Fix double login prompts on your Mac

When booting your Mac you should only need to supply your username and password once in order to log in. However, there may be times upon cold-booting your Mac where you enter your password at the login prompt, but after the system shows a gray boot screen as expected, it displays your login window again. This problem does not affect the functionality of your Mac, and is only a minor hiccup in how FileVault disk encryption is set up on your system.

FileVault encrypts your entire disk, including the operating system. When you turn on your Mac, a login screen look-a-like is presented that shows the usernames your system has authorized to unlock the disk. Since these are users on the system, once the disk is unlocked and OS X loads, the login credentials you provided will be passed to the OS so it automatically logs in and does not require you supply the same credentials twice.
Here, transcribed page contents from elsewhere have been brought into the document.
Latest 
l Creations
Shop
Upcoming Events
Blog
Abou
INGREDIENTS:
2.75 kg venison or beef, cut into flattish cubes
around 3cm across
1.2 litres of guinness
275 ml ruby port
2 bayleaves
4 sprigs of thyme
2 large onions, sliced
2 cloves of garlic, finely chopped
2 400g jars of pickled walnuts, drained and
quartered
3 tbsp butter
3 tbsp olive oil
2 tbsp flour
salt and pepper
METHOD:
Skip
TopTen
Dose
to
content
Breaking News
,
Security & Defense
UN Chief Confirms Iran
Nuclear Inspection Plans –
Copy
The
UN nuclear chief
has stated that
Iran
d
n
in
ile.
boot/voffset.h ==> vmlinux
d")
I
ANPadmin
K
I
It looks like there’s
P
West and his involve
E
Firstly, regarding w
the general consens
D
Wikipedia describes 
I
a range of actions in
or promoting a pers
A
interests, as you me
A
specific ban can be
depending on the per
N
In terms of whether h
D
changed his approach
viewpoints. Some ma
The problem here is that these credentials are not being passed to the OS, so the system will first ask for your username and password to unlock the disk, and then do so again to log into the system.
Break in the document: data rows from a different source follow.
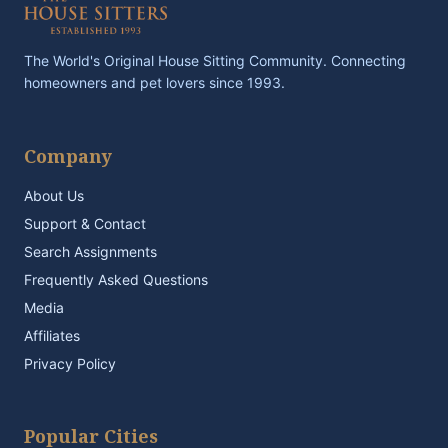
The World's Original House Sitting Community. Connecting
homeowners and pet lovers since 1993.
Company
About Us
Support & Contact
Search Assignments
Frequently Asked Questions
Media
Affiliates
Privacy Policy
Popular Cities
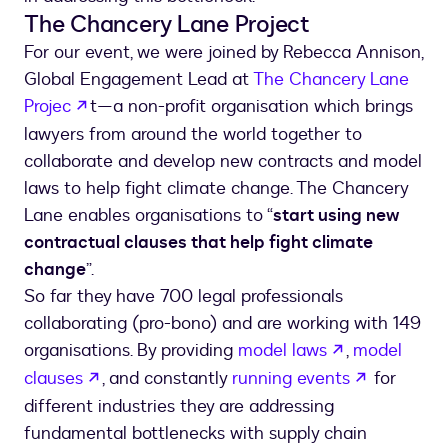
The Chancery Lane Project
For our event, we were joined by Rebecca Annison,
Global Engagement Lead at
The Chancery Lane
opens in a new tab
Projec
t—a non-profit organisation which brings
lawyers from around the world together to
collaborate and develop new contracts and model
laws to help fight climate change. The Chancery
Lane enables organisations to “
start using new
contractual clauses that help fight climate
change
”.
So far they have 700 legal professionals
collaborating (pro-bono) and are working with 149
opens in a n
organisations. By providing
model laws
,
model
opens in a new tab
opens in 
clauses
, and constantly
running events
for
different industries they are addressing
fundamental bottlenecks with supply chain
This break in the login process may happen after upgrading your system, especially to Yosemite, where Apple converts your hard drive to a CoreStorage volume (a special volume-management setup that allows for encryption). As part of Yosemite’s setup, you are encouraged to enable FileVault, so this feature may have been enabled by you somewhat in passing. This problem may also have happened when restoring from a backup, reinstalling Yosemite, changing and modifying user accounts, among other core system modifications.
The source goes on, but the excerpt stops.